We complete the package as usual with 1; and _ _END_ _:

1;
_ _END_ _

Example 6-40 shows the whole package.

Example 6-40. Apache/BrowseRead.pm

package Apache::BrowseRead;
use strict;
use base qw(Apache::BrowseSee);

sub render {
    my $self = shift;
    print "<p>Current Directory: <i>$self->{dir}</i><br>";

    my $location = $self->{r}->location;
    print qq{<a href="$location$self->{dirs}{$_}">$_</a><br>}
        for sort keys %{ $self->{dirs} || {} };
    print  qq{<a href="$self->{files}{$_}">$_</a><br>}
        for sort keys %{ $self->{files} || {} };
}
1;
_  _END_  _

Finally, we should add a new configuration section in httpd.conf:

PerlModule Apache::BrowseRead
<Location /read>
    SetHandler perl-script
    PerlHandler Apache::BrowseRead->handler
</Location>

Now, when accessing files through /read, we can browse and view the contents of the files (see Figure 6-3). Once we add some authentication/authorization methods, we will have a server where everybody can browse, but only privileged users can read.

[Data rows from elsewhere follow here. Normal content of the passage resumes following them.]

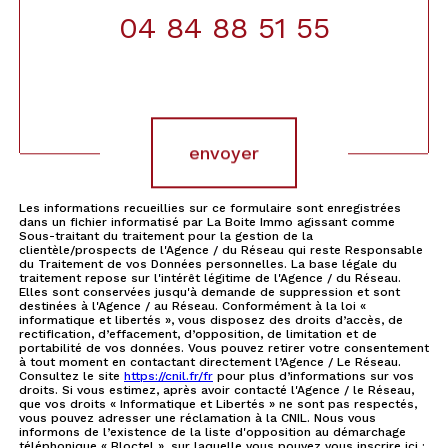
04 84 88 51 55
Validation
envoyer
Les informations recueillies sur ce formulaire sont enregistrées
dans un fichier informatisé par La Boite Immo agissant comme
Sous-traitant du traitement pour la gestion de la
clientèle/prospects de l'Agence / du Réseau qui reste Responsable
du Traitement de vos Données personnelles. La base légale du
traitement repose sur l'intérêt légitime de l'Agence / du Réseau.
Elles sont conservées jusqu'à demande de suppression et sont
destinées à l'Agence / au Réseau. Conformément à la loi «
informatique et libertés », vous disposez des droits d’accès, de
rectification, d’effacement, d’opposition, de limitation et de
portabilité de vos données. Vous pouvez retirer votre consentement
à tout moment en contactant directement l’Agence / Le Réseau.
Consultez le site
https://cnil.fr/fr
pour plus d’informations sur vos
droits. Si vous estimez, après avoir contacté l'Agence / le Réseau,
que vos droits « Informatique et Libertés » ne sont pas respectés,
vous pouvez adresser une réclamation à la CNIL. Nous vous
informons de l’existence de la liste d'opposition au démarchage
téléphonique « Bloctel », sur laquelle vous pouvez vous inscrire ici :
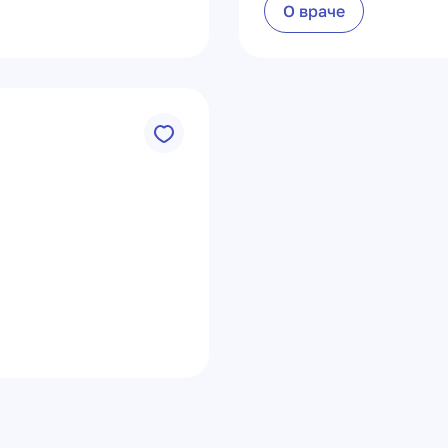
О враче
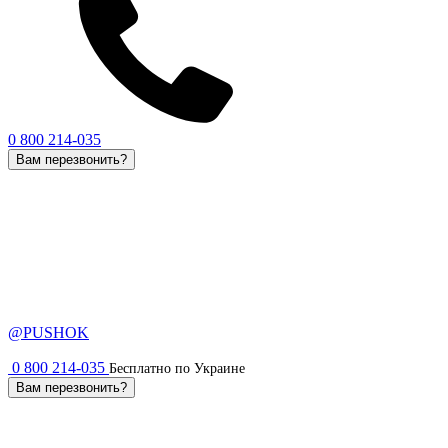
0 800 214-035
Вам перезвонить?
@PUSHOK
0 800 214-035
Бесплатно по Украине
Вам перезвонить?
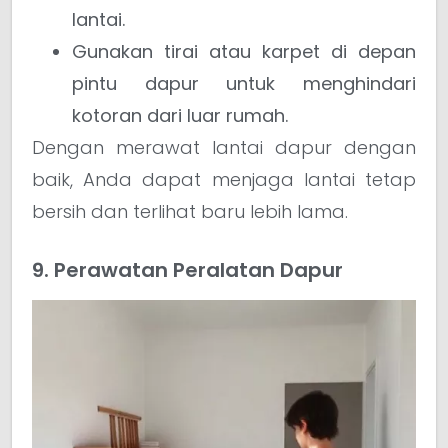
lantai.
Gunakan tirai atau karpet di depan
pintu dapur untuk menghindari
kotoran dari luar rumah.
Dengan merawat lantai dapur dengan
baik, Anda dapat menjaga lantai tetap
bersih dan terlihat baru lebih lama.
9. Perawatan Peralatan Dapur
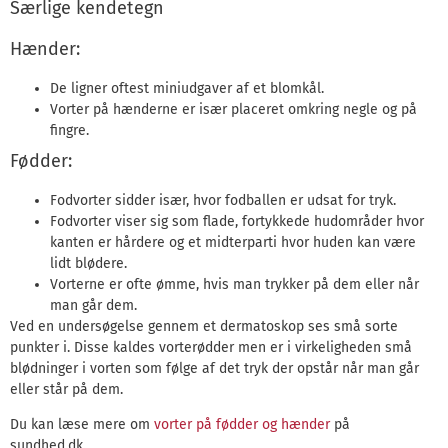
Særlige kendetegn
Hænder:
De ligner oftest miniudgaver af et blomkål.
Vorter på hænderne er især placeret omkring negle og på
fingre.
Fødder:
Fodvorter sidder især, hvor fodballen er udsat for tryk.
Fodvorter viser sig som flade, fortykkede hudområder hvor
kanten er hårdere og et midterparti hvor huden kan være
lidt blødere.
Vorterne er ofte ømme, hvis man trykker på dem eller når
man går dem.
Ved en undersøgelse gennem et dermatoskop ses små sorte
punkter i. Disse kaldes vorterødder men er i virkeligheden små
blødninger i vorten som følge af det tryk der opstår når man går
eller står på dem.
Du kan læse mere om
vorter på fødder og hænder
på
sundhed.dk.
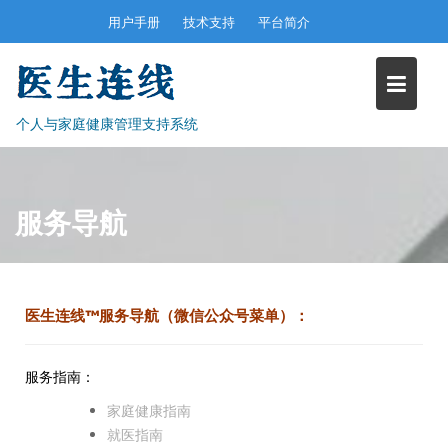
S
用户手册
技术支持
平台简介
k
i
p
t
个人与家庭健康管理支持系统
o
c
o
n
服务导航
t
e
n
t
医生连线™服务导航（微信公众号菜单）：
服务指南：
家庭健康指南
就医指南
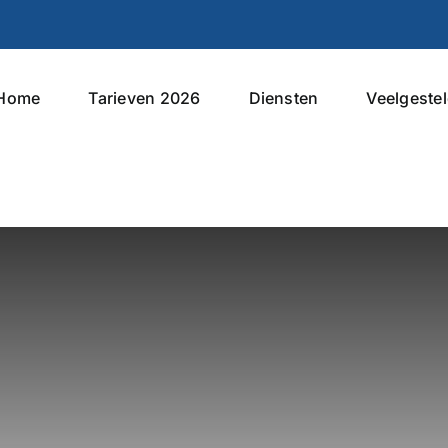
Home
Tarieven 2026
Diensten
Veelgeste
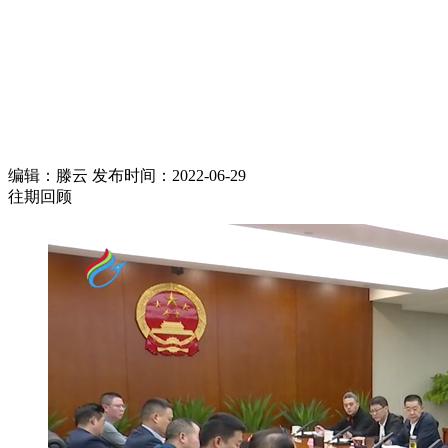
编辑：滕云 发布时间：2022-06-29
往期回顾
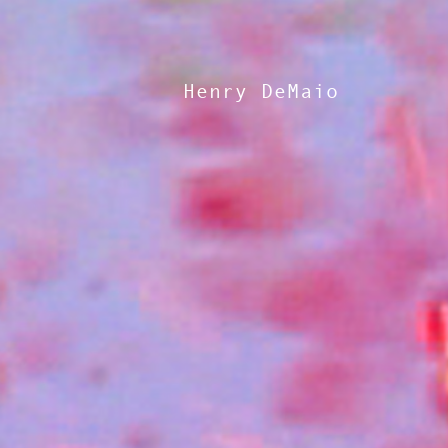
Henry DeMaio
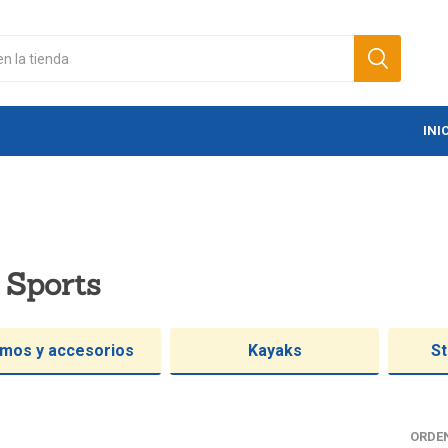
INI
 Sports
mos y accesorios
Kayaks
St
ORDE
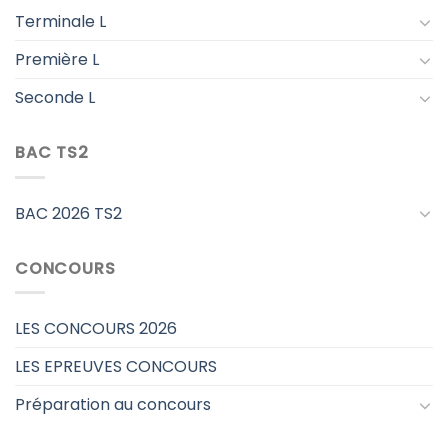
Terminale L
Première L
Seconde L
BAC TS2
BAC 2026 TS2
CONCOURS
LES CONCOURS 2026
LES EPREUVES CONCOURS
Préparation au concours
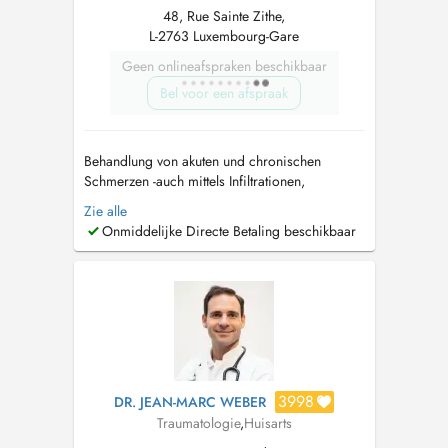
48, Rue Sainte Zithe,
L-2763 Luxembourg-Gare
Geen onlineafspraken beschikbaar
Bel voor een afspraak
Behandlung von akuten und chronischen
Schmerzen -auch mittels Infiltrationen,
Infusionen (Baxter) Beratung und Behandlung
Zie alle
bei Arthrose (Knie, Schulter, Sprunggelenk,
Onmiddelijke Directe Betaling beschikbaar
Fingergelenke etc) - unter anderem mit
Hyaluronsäure Beratung und Behandlung bei
Osteoporose...
3998
DR. JEAN-MARC WEBER
Traumatologie
,
Huisarts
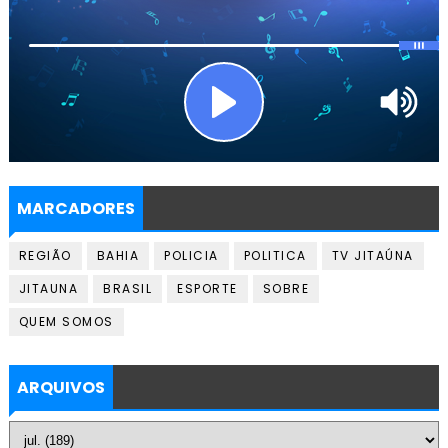
MARCADORES
REGIÃO
BAHIA
POLICIA
POLITICA
TV JITAÚNA
JITAUNA
BRASIL
ESPORTE
SOBRE
QUEM SOMOS
ARQUIVOS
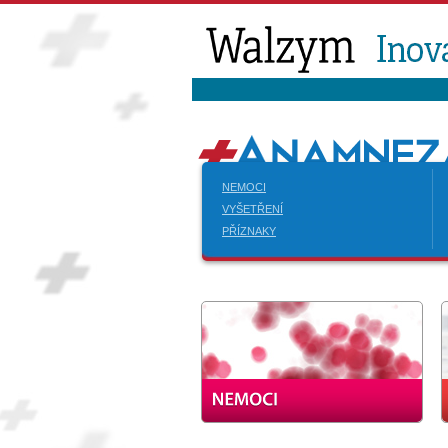
NEMOCI
VYŠETŘENÍ
PŘÍZNAKY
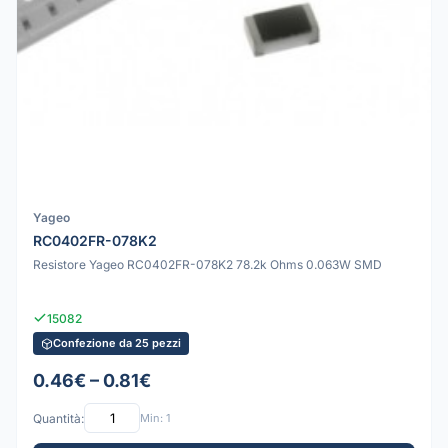
Yageo
RC0402FR-078K2
Resistore Yageo RC0402FR-078K2 78.2k Ohms 0.063W SMD
15082
Confezione da 25 pezzi
0.46€ – 0.81€
Quantità:
Min: 1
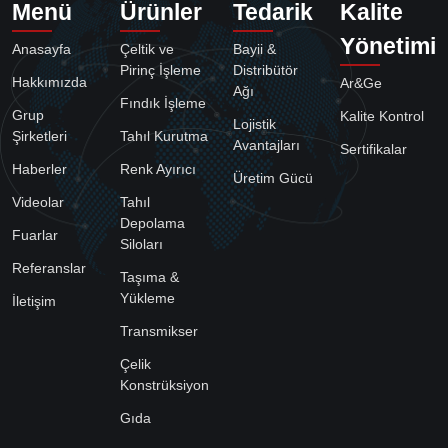
Menü
Ürünler
Tedarik
Kalite
Yönetimi
Anasayfa
Çeltik ve
Bayii &
Pirinç İşleme
Distribütör
Hakkımızda
Ar&Ge
Ağı
Fındık İşleme
Grup
Kalite Kontrol
Lojistik
Şirketleri
Tahıl Kurutma
Avantajları
Sertifikalar
Haberler
Renk Ayırıcı
Üretim Gücü
Videolar
Tahıl
Depolama
Fuarlar
Siloları
Referanslar
Taşıma &
Yükleme
İletişim
Transmikser
Çelik
Konstrüksiyon
Gıda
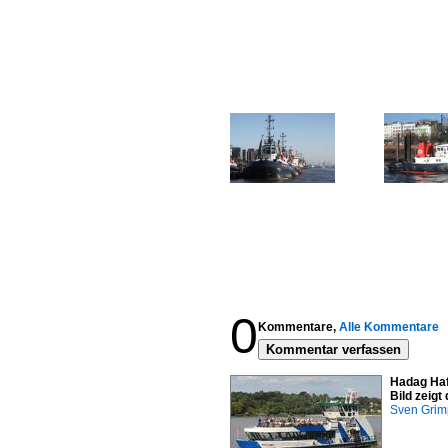
0
Kommentare,
Alle Kommentare
Kommentar verfassen
Hadag Haf
Bild zeig
Sven Gri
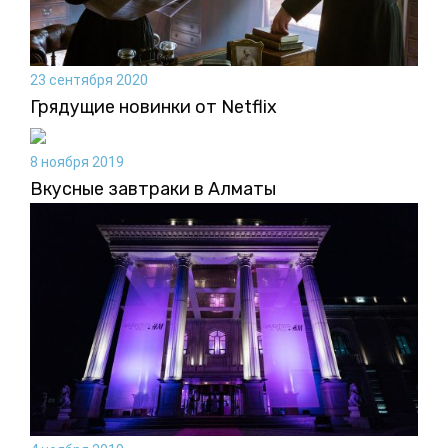
23 сентября 2020
Грядущие новинки от Netflix
8 ноября 2019
Вкусные завтраки в Алматы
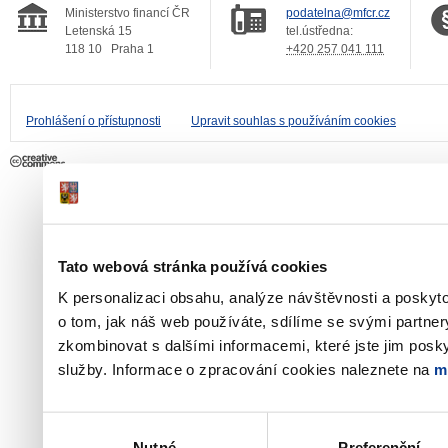
Ministerstvo financí ČR
podatelna@mfcr.cz
Letenská 15
tel.ústředna:
118 10
Praha 1
+420 257 041 111
Prohlášení o přístupnosti
Upravit souhlas s používáním cookies
Tato webová stránka používá cookies
K personalizaci obsahu, analýze návštěvnosti a poskyt
o tom, jak náš web používáte, sdílíme se svými partner
zkombinovat s dalšími informacemi, které jste jim poskyt
služby. Informace o zpracování cookies naleznete na
m
Výběr
Nutné
Preferenční
souhlasu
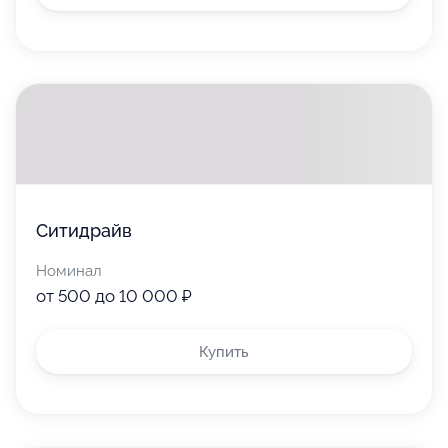
Ситидрайв
Номинал
от 500 до 10 000 ₽
Купить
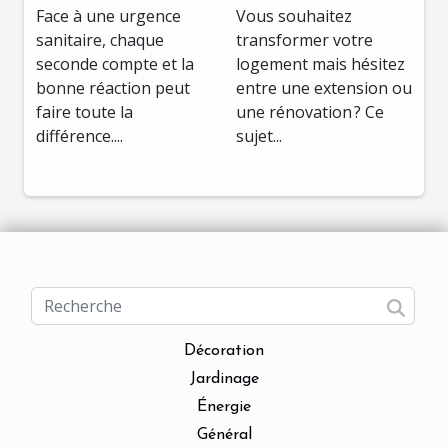
Face à une urgence
Vous souhaitez
sanitaire ?
votre espace ?
sanitaire, chaque
transformer votre
seconde compte et la
logement mais hésitez
bonne réaction peut
entre une extension ou
faire toute la
une rénovation ? Ce
différence....
sujet...
Décoration
Jardinage
Énergie
Général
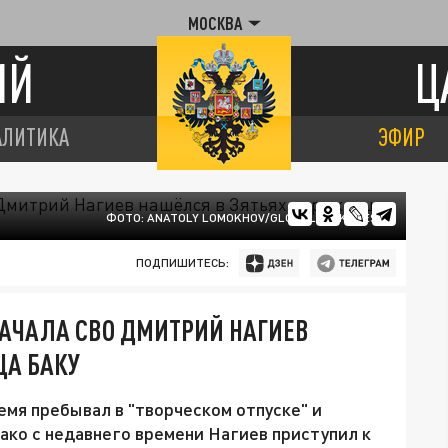
МОСКВА
ИЙ
Ц
АЛИТИКА
ЭФИР
ФОТО: ANATOLY LOMOKHOV/GLOBALLOOKPRESS
ПОДПИШИТЕСЬ:
НАЧАЛА СВО ДМИТРИЙ НАГИЕВ
ЦА БАКУ
емя пребывал в "творческом отпуске" и
нако с недавнего времени Нагиев приступил к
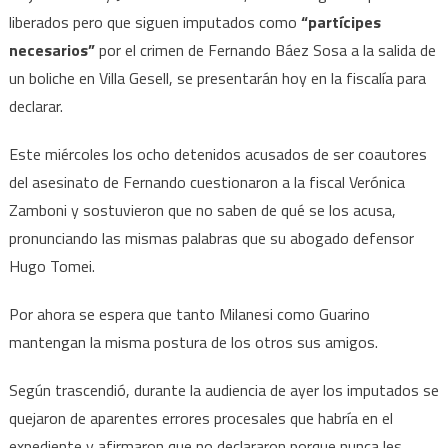
liberados pero que siguen imputados como
“partícipes
necesarios”
por el crimen de Fernando Báez Sosa a la salida de
un boliche en Villa Gesell, se presentarán hoy en la fiscalía para
declarar.
Este miércoles los ocho detenidos acusados de ser coautores
del asesinato de Fernando cuestionaron a la fiscal Verónica
Zamboni y sostuvieron que no saben de qué se los acusa,
pronunciando las mismas palabras que su abogado defensor
Hugo Tomei.
Por ahora se espera que tanto Milanesi como Guarino
mantengan la misma postura de los otros sus amigos.
Según trascendió, durante la audiencia de ayer los imputados se
quejaron de aparentes errores procesales que habría en el
expediente y afirmaron que no declararon porque nunca les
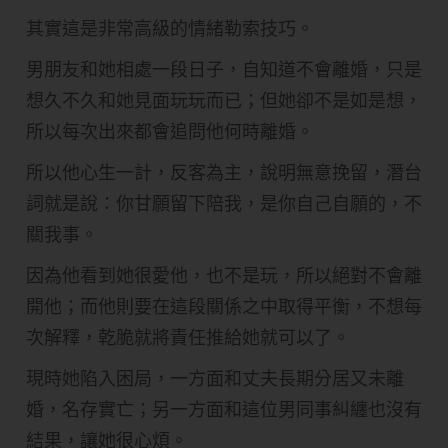
其實這是非常高級的情緒勒索技巧。
男朋友和她相處一段日子，自知道不會離婚，只是
想久不久和她見面玩玩而已；但她卻不是如是想，
所以每次出來都會追問他何時離婚。
所以他心生一計，反客為主，說明無意挽留，潛台
詞就是說：你甘願留下陪我，是你自己自願的，不
關我事。
因為他看到她很愛他，也不是玩，所以絕對不會離
開他；而他則要在這段關係之中取得平衡，不想每
次解釋，乾脆就將責任推給她就可以了。
現時她陷入困局，一方面和丈夫長期分居又未離
婚，名存實亡；另一方面和這位男同事糾纏也沒有
結果，讓她很心煩。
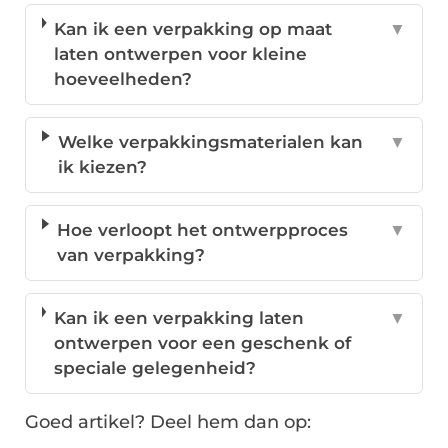
Kan ik een verpakking op maat
▼
laten ontwerpen voor kleine
hoeveelheden?
Welke verpakkingsmaterialen kan
▼
ik kiezen?
Hoe verloopt het ontwerpproces
▼
van verpakking?
Kan ik een verpakking laten
▼
ontwerpen voor een geschenk of
speciale gelegenheid?
Goed artikel? Deel hem dan op:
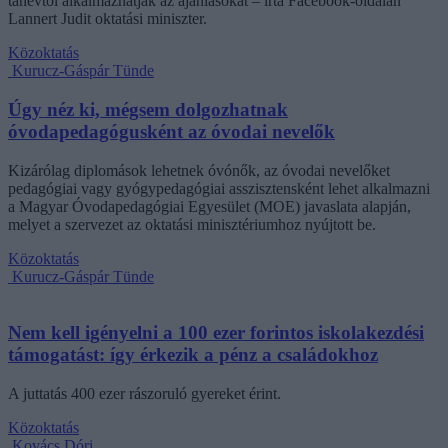
tanévtől alkalmazhatják az ajánlásokat – írta Facebook-oldalán
Lannert Judit oktatási miniszter.
Közoktatás
Kurucz-Gáspár Tünde
Úgy néz ki, mégsem dolgozhatnak
óvodapedagógusként az óvodai nevelők
Kizárólag diplomások lehetnek óvónők, az óvodai nevelőket
pedagógiai vagy gyógypedagógiai asszisztensként lehet alkalmazni
a Magyar Óvodapedagógiai Egyesület (MOE) javaslata alapján,
melyet a szervezet az oktatási minisztériumhoz nyújtott be.
Közoktatás
Kurucz-Gáspár Tünde
Nem kell igényelni a 100 ezer forintos iskolakezdési
támogatást: így érkezik a pénz a családokhoz
A juttatás 400 ezer rászoruló gyereket érint.
Közoktatás
Kovács Dóri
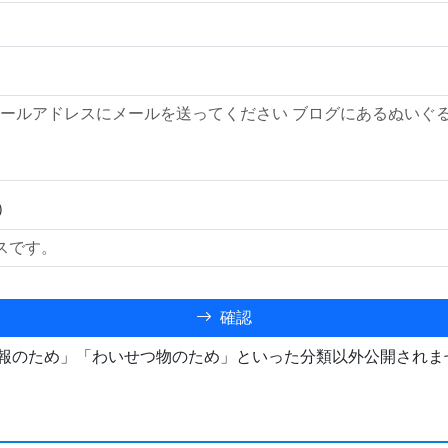
）
確認
報のため」「わいせつ物のため」といった分類以外公開されま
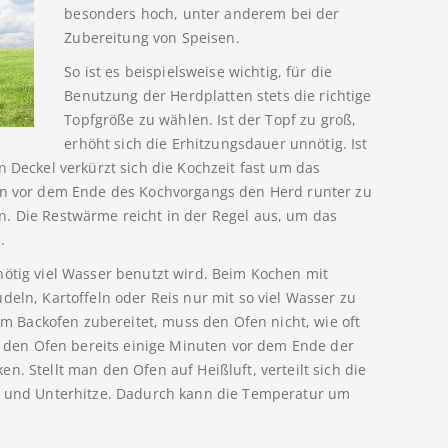
besonders hoch, unter anderem bei der
Zubereitung von Speisen.
So ist es beispielsweise wichtig, für die
Benutzung der Herdplatten stets die richtige
Topfgröße zu wählen. Ist der Topf zu groß,
erhöht sich die Erhitzungsdauer unnötig. Ist
n Deckel verkürzt sich die Kochzeit fast um das
ten vor dem Ende des Kochvorgangs den Herd runter zu
n. Die Restwärme reicht in der Regel aus, um das
.
nötig viel Wasser benutzt wird. Beim Kochen mit
deln, Kartoffeln oder Reis nur mit so viel Wasser zu
 im Backofen zubereitet, muss den Ofen nicht, wie oft
p, den Ofen bereits einige Minuten vor dem Ende der
n. Stellt man den Ofen auf Heißluft, verteilt sich die
r- und Unterhitze. Dadurch kann die Temperatur um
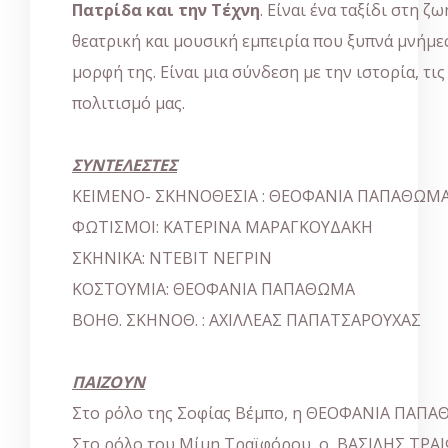
Πατρίδα και την Τέχνη
. Είναι ένα ταξίδι στη ζω
θεατρική και μουσική εμπειρία που ξυπνά μνήμες
μορφή της. Είναι μια σύνδεση με την ιστορία, τις
πολιτισμό μας.
ΣΥΝΤΕΛΕΣΤΕΣ
ΚΕΙΜΕΝΟ- ΣΚΗΝΟΘΕΣΙΑ : ΘΕΟΦΑΝΙΑ ΠΑΠΑΘΩΜ
ΦΩΤΙΣΜΟΙ: ΚΑΤΕΡΙΝΑ ΜΑΡΑΓΚΟΥΔΑΚΗ
ΣΚΗΝΙΚΑ: ΝΤΕΒΙΤ ΝΕΓΡΙΝ
ΚΟΣΤΟΥΜΙΑ: ΘΕΟΦΑΝΙΑ ΠΑΠΑΘΩΜΑ
ΒΟΗΘ. ΣΚΗΝΟΘ. : ΑΧΙΛΛΕΑΣ ΠΑΠΑΤΣΑΡΟΥΧΑΣ
ΠΑΙΖΟΥΝ
Στο ρόλο της Σοφίας Βέμπο, η ΘΕΟΦΑΝΙΑ ΠΑΠ
Στο ρόλο του Μίμη Τραϊφόρου, ο ΒΑΣΙΛΗΣ ΤΡ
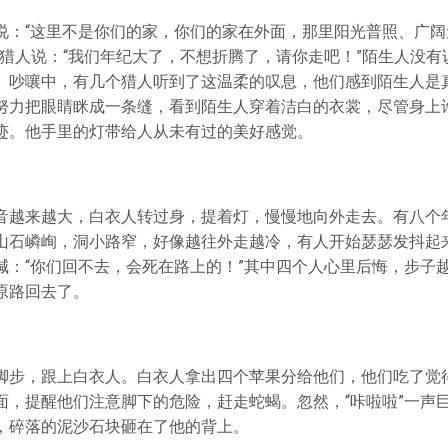
说：“这里不是你们的家，你们的家在外面，那里阳光普照、广阔
的猎人说：“我们年纪大了，不想折腾了，请你走吧！”陌生人没有
。吵嚷中，有几个猎人听到了这温柔的叹息，他们感到陌生人是
努力把眼睛眯成一条缝，看到陌生人穿着洁白的衣裳，尽管身上
迹。他手里的灯带给人从未有过的美好感觉。
音越来越大，白衣人转过身，提着灯，慢慢地向外走去。有八个
山石嶙峋，洞小路窄，好像越往外走越冷，有人开始瑟瑟发抖起
喊：“你们回不去，会死在路上的！”其中四个人心里后悔，步子
原路回去了。
脚步，跟上白衣人。白衣人拿出四个苹果分给他们，他们吃了觉
面，提醒他们注意脚下的危险，赶走蛇蝎。忽然，“咔啦啦”一声
，碎落的泥沙石块砸在了他的背上。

Figure 6-3. The files can be browsed and read

You might be wondering why you would write a special module to do something Apache itself can already do for you. First, this was an example on using method handlers, so we tried to keep it simple while showing some real code. Second, this example can easily be adapted and extended—for example, it can handle virtual files that don't exist on the filesystem but rather are generated on the fly and/or fetched from the database, and it can easily be changed to do whatever you (or your client) want to do, instead of what Apache allows.